* RAW DATA
###

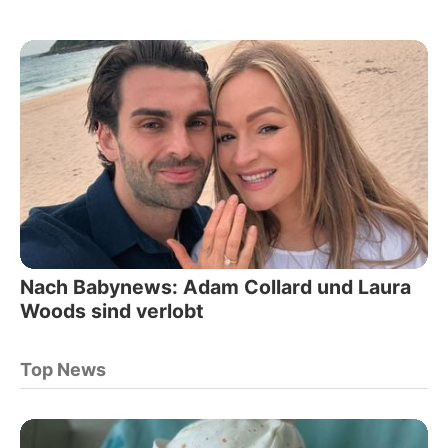
Nach Babynews: Adam Collard und Laura
Woods sind verlobt
Top News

###

* EXERCISE INSTRUCTIONS
Retype everything in the material word for word, minus pictures.

* WRITTEN SOLUTION
Nach Babynews: Adam Collard und Laura
Woods sind verlobt
Top News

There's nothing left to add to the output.